Il faut trouver un équilibre délicat entre d’un côté l’ouverture de nouveaux marchés pour nos produits européens de grande qualité, sûrs et durables et de l’autre l’accès équitable des pays en développement aux marchés mondiaux. Cet équilibre se mettra en place grâce à des compromis et des négociations qui mèneront à des accords commerciaux intelligents et durables. 

Ces dernières années, l’UE a négocié plusieurs accords de libre-échange, notamment avec les pays d’Amérique centrale, la Corée du Sud, le Maroc, le Pérou, la Colombie et, plus récemment, le Canada et le Vietnam.

Nous devons aussi absolument réfléchir ensemble au niveau international. Pour ne donner qu’un exemple, nous pouvons continuer à renforcer le système d’information sur les marchés agricoles et améliorer la contribution de la rencontre annuelle des principaux scientifiques spécialisés dans l’agriculture.

La Commission encouragera-t-elle l’agro-industrie européenne à investir dans les pays en développement ?

Oui. Encourager l’industrie agricole européenne à profiter du potentiel des pays en développement est une stratégie gagnant-gagnant.  L’investissement dans le potentiel de l’agriculture de ces pays génèrera de la richesse et est la manière la plus directe de sortir les agriculteurs de la pauvreté.

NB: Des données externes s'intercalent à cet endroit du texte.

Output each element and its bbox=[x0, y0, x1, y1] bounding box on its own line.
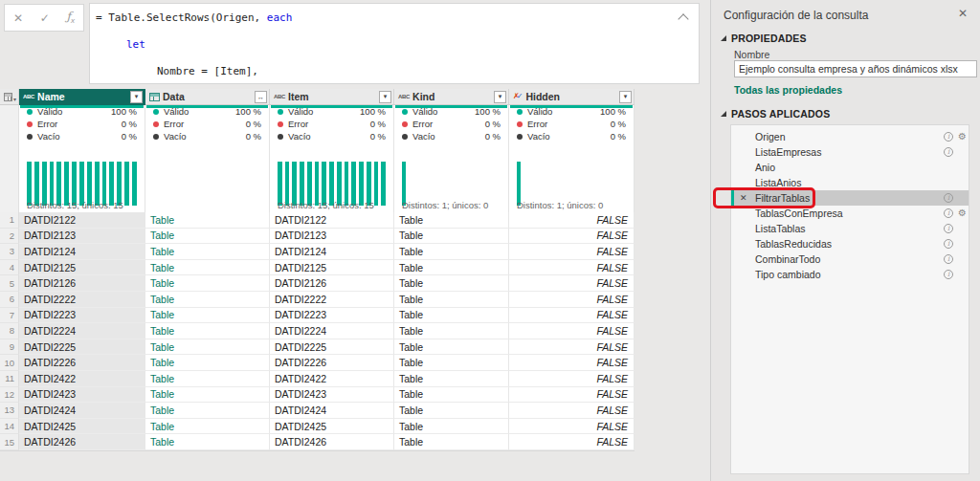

Cela crée donc de la croissance, ce qui engendrera une nouvelle génération de consommateurs pour les exportations agricoles européennes.

L’amélioration de la gouvernance et des pratiques agricoles dans les pays en développement doit être secondée par l’investissement, et notamment l’investissement privé. Je collabore donc avec les collègues Neven Mimica [coopération internationale et développement] et Elzbieta Bienkowska [marché intérieur, industrie, entrepreneuriat et PME] pour encourager le secteur agricole européen à investir dans les pays en développement, étant donné leur fort potentiel de croissance de la production et les opportunités de recherche et d’innovation.

J’estime que cette approche stratégique du commerce peut être le moteur de notre prospérité commune future.